Die Legende vom Weihnachtsmann
Schon seit Tagen saß Opa Karl in seinem alten Schaukelstuhl vor dem Fenster und schaute gedankenvoll in die Weite der hügeligen Landschaft. Der Herbst zeigte sich in seiner herrlichsten Pracht. Unter großen alten Bäumen sah er die Kinder mit Eimern und Körben Kastanien sammeln.

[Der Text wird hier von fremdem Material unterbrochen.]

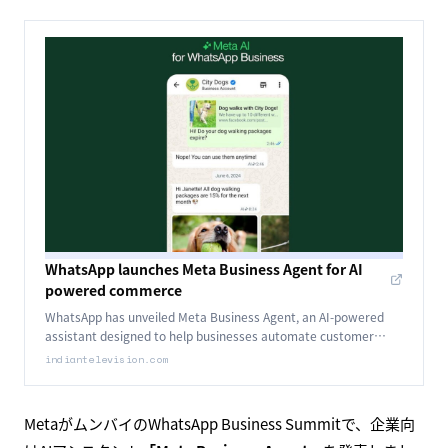
WhatsApp launches Meta Business Agent for AI
powered commerce
WhatsApp has unveiled Meta Business Agent, an AI-powered
assistant designed to help businesses automate customer
conversations, manage routine operations and engage with
indiantelevision.com
users around the clock.
MetaがムンバイのWhatsApp Business Summitで、企業向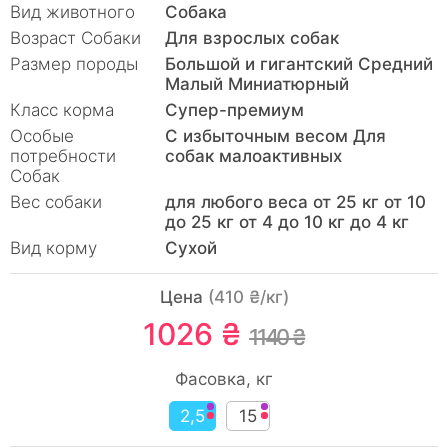
Вид животного
Собака
Возраст Собаки
Для взрослых собак
Размер породы
Большой и гигантский Средний
Малый Миниатюрный
Класс корма
Супер-премиум
Особые
С избыточным весом Для
потребности
собак малоактивных
Собак
Вес собаки
для любого веса от 25 кг от 10
до 25 кг от 4 до 10 кг до 4 кг
Вид корму
Сухой
Цена
(410 ₴/кг)
1026 ₴
1140 ₴
Фасовка, кг
2,5
15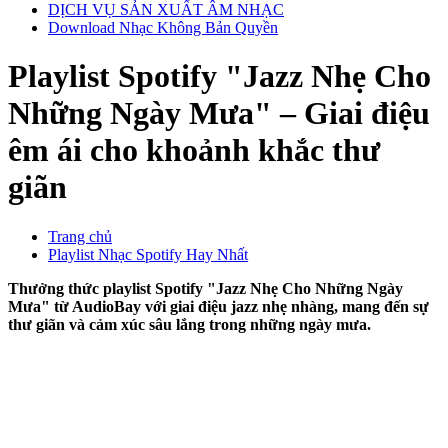
DỊCH VỤ SẢN XUẤT ÂM NHẠC
Download Nhạc Không Bản Quyền
Playlist Spotify "Jazz Nhẹ Cho
Những Ngày Mưa" – Giai điệu
êm ái cho khoảnh khắc thư
giãn
Trang chủ
Playlist Nhạc Spotify Hay Nhất
Thưởng thức playlist Spotify "Jazz Nhẹ Cho Những Ngày
Mưa" từ AudioBay với giai điệu jazz nhẹ nhàng, mang đến sự
thư giãn và cảm xúc sâu lắng trong những ngày mưa.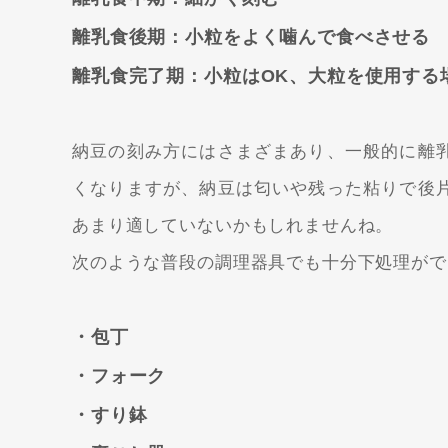
離乳食後期：小粒をよく噛んで食べさせる
離乳食完了期：小粒はOK、大粒を使用する
納豆の刻み方にはさまざまあり、一般的に離
くなりますが、納豆は匂いや残った粘りで後
あまり適していないかもしれませんね。
次のような普段の調理器具でも十分下処理がで
・包丁
・フォーク
・すり鉢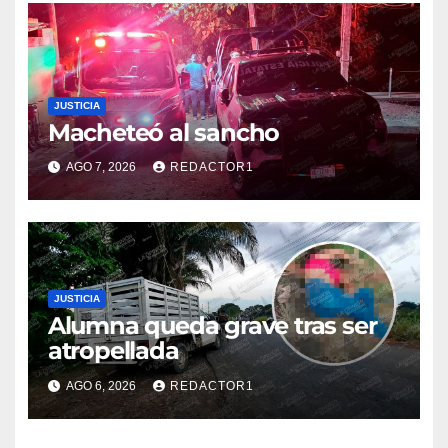
JUSTICIA
Macheteó al sancho
AGO 7, 2026
REDACTOR1
JUSTICIA
Alumna queda grave tras ser
atropellada
AGO 6, 2026
REDACTOR1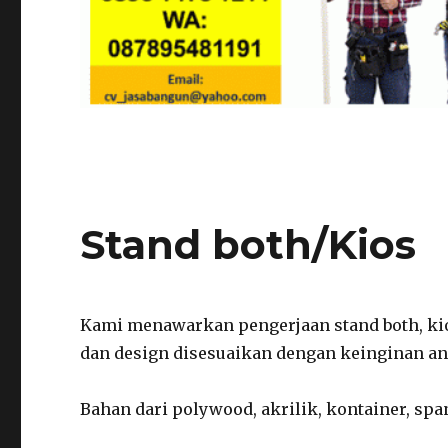
Stand both/Kios
Kami menawarkan pengerjaan stand both, kios
dan design disesuaikan dengan keinginan a
Bahan dari polywood, akrilik, kontainer, spa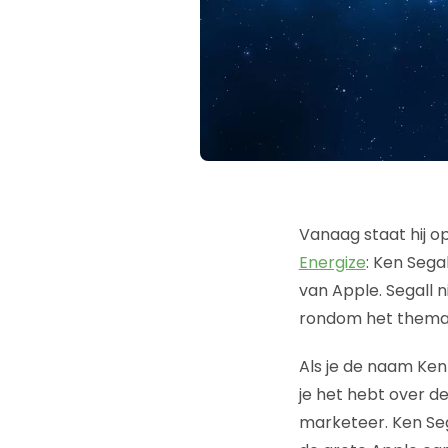
Vanaag staat hij o
Energize
: Ken Sega
van Apple. Segall n
rondom het thema v
Als je de naam Ken 
je het hebt over d
marketeer. Ken Seg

Es sprach sich wie ein Lauffeuer in der
ganzen Welt herum, dass die Weihnachtsmänner dieses Jahr
streiken wollen. Die Ticker der Nachrichtensender liefen heiss und
die Meldungen im Rundfunk lauteten zu jeder vollen Stunde:
"Weihnachtsmännerstreik in
der ganzen Welt. - Sie haben sich einstimmig entschlossen, die Kinder
nicht mehr zu belügen. - Proteste der Eltern und anderer
Institutionen schreitet weiter fort. - Geschäftsschädigende
und gewissenlose Weihnachtsmänner wollen nicht mehr zu den
Kleinen kommen."
Plötzlich stürmte seine Frau
ins Zimmer.
"Karl!", rief sie ganz
aufgeregt, "Vor dem Haus stehen ganz viele Zeitungsleute und
wollen Dich sprechen. Was hast Du gemacht?".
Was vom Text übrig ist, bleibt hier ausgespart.